In the example we have seen before, there were only two variables. However, usually one use PCA if there are three and more variables in the dataset. Let's look at another example with three variables.
This is how some fictive data would look like:
## x y z
## 1 1.0260509 2.316172 1.5304640
## 2 1.6672554 -1.448155 0.5606579
## 3 -2.5949498 -1.328355 0.5180702
## 4 4.9366130 2.384744 1.5730692
## 5 -0.3543403 -2.030523 -3.6689673
Each data point is described by three values, see columns x, y, and y. The 3D scatterplot will look like the following.
You can rotate data left/right and top/down and make the graph bigger or smaller using your mouse or touchpad. To scroll the page down, place the cursor below the graph.
If you rotate the 3D scatterplot you will see that the points form an elongated cloud. By analogy with the 2D case, it is possible to draw an ellipsoid (a three-dimensional analog of an ellipse) in which almost all points lie.
As the first principal component, we choose a coordinate axis along which the scatter of the points is the largest - that is, directed along the long axis of the ellipsoid.
So we introduced the first coordinate, PC1. Two other coordinates, PC2 and PC3, are to be perpendicular to PC1 (see 2D case above). These lines belong to the plane perpendicular to PC1 and passing through a fixed point, the center of the ellipsoid. In order to show how to draw the second and third principal components in this plane, let's look at this plane in such a way that PC1 is perpendicular to one's eye (please rotate the graph). Thus, we get the right projection of our points.
Now we see projection similar to the one we have seen in the 2D case. Again, most of the points lie in an elongated ellipse (which is the projection of our ellipsoid). This ellipse has two axes: large and small, and they are perpendicular.
We choose PC2 in such a way that the corresponding axis goes in the direction in which the scatter of the points is the largest. In other words, PC2 is to be directed along the long axis of the projected ellipse.
The third principal component must be perpendicular to PC2 and therefore must coincide with the smallest axis of the ellipse. The dispersion along PC3 is minimal.
The resulting picture will llok like the following.
Let's go back to the original axes x, y, and z, and look what happens.
Three new axes correspond to three principal components: green - the first (PC1), orange - the second (PC2), and magenta - the third (PC3). If you rotate the picture you will see that the points lie very close to the plane passing through the PC1 and PC2 axes: their deviation from this plane (which is equal precisely to PC3) is as minimal as possible.
This means that the first two principal components carry most of the information about the location of the points. If we "forget" the values of PC3, that is, project the cloud on the plane formed by PC1 and PC2, the loss of information will be minimal.
Let's look at the plane formed by the first two principal components.
That is exactly how PCA plots will look like if we plot them using the first two principal components.
PCA is sensitive to the choice of measurement units and their dispersion in each variable.
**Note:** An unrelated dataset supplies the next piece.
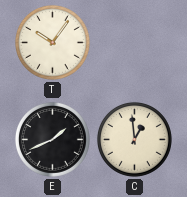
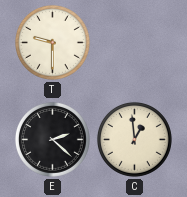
T: 10:06 -> 9:30
E: 1:41 -> 2:22
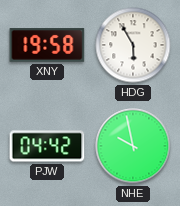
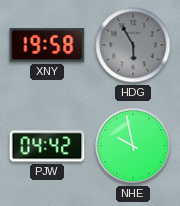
HDG dial: white -> grey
It is possible that some variables would make a greater contribution to PC1 than others since they have larger dispersion. For example, one type of scores can be coded on a 100-point scale, while another one - on a five-point scale. There is no doubt that in this case the values of the first variable will have larger variation than the values of the second variable. Thus, the contribution of the first variable will look more significant. However, this is unlikely to be a reasonable solution: it would be more correct to normalize the estimates on the same scale and then apply the principal component method.
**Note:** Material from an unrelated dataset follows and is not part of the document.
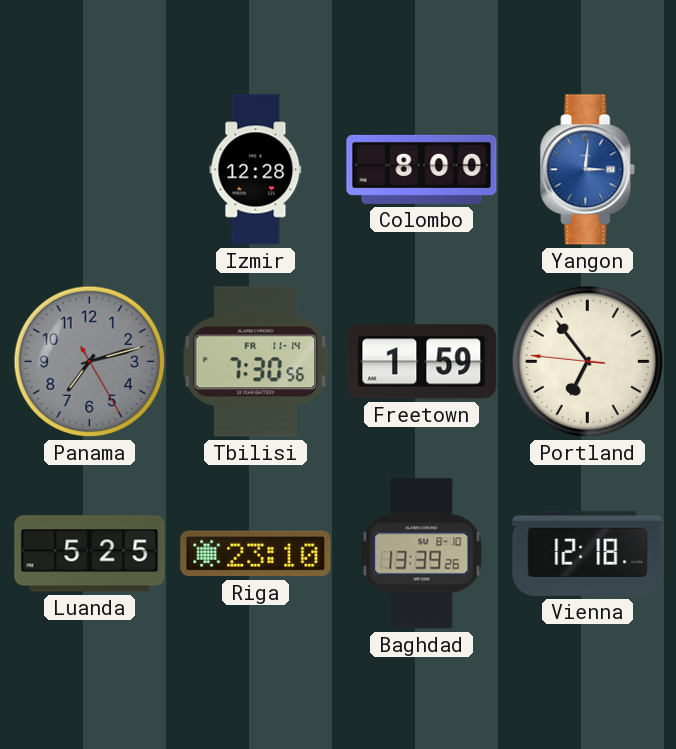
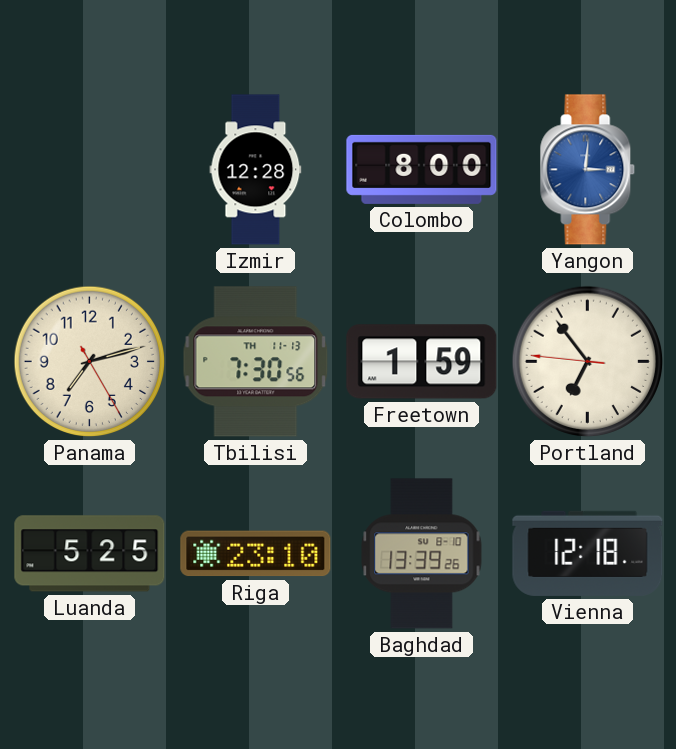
Panama dial: grey -> cream
Tbilisi date: FR 11-14 -> TH 11-13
The picture can be even more complicated if there are data in the data set measured in different units (say, seconds, meters, and pounds). It is obvious that these units cannot be compared directly. The standard approach in this case is to normalize data, namely, divide the values of each variable by its standard deviation. So, all standard deviations become equal and there will be no "distortions". However, we have to take into consideration that we will lose some information in this case.
When we discussed how to draw the axes corresponding to the principal components, we formulated it like "let's draw it along the long axis of the ellipsoid". However, in practice, we usually have no well-shaped cloud (ellipsoid) but rather a set of points located arbitrary in the space. How to choose the optimal line in this case?
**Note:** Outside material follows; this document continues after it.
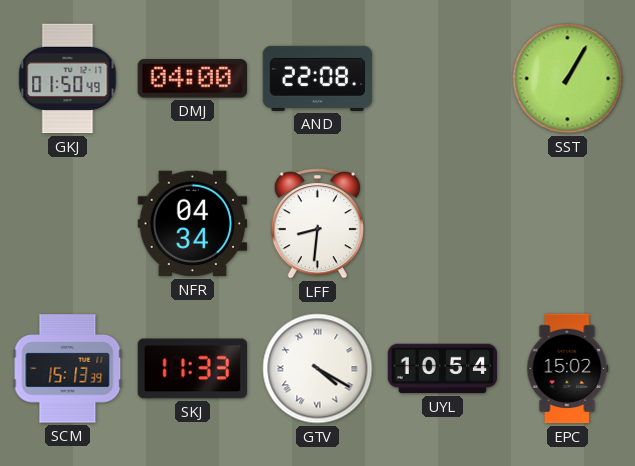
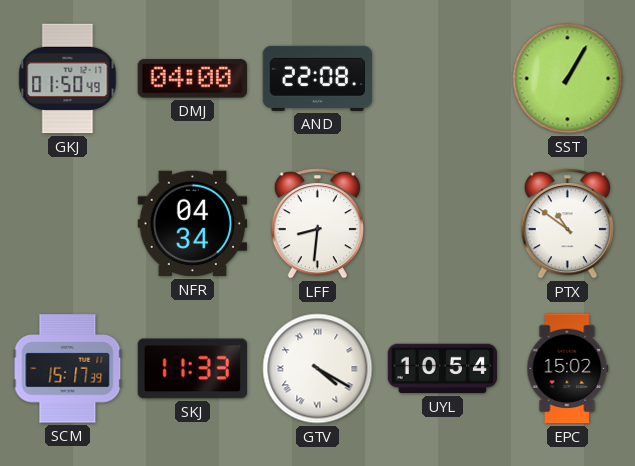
PTX: none -> 10:51
SCM: 15:13 -> 15:17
To do this, for each straight line, we calculate the sum of squares of distances from all points to this line and then, among all possible lines, choose the one for which this sum of squares will be minimal. This is similar to the search for a regression line: the difference is that when we are looking for a regression line, we calculate the distance along the vertical axis, and in the case of PCA we calculate the distance from a point to a straight line (along the line perpendicular to the straight line). Well, we have to go through a lot of possible straight lines, but computers nowdays are very effective even when we work with spaces of high dimensionality.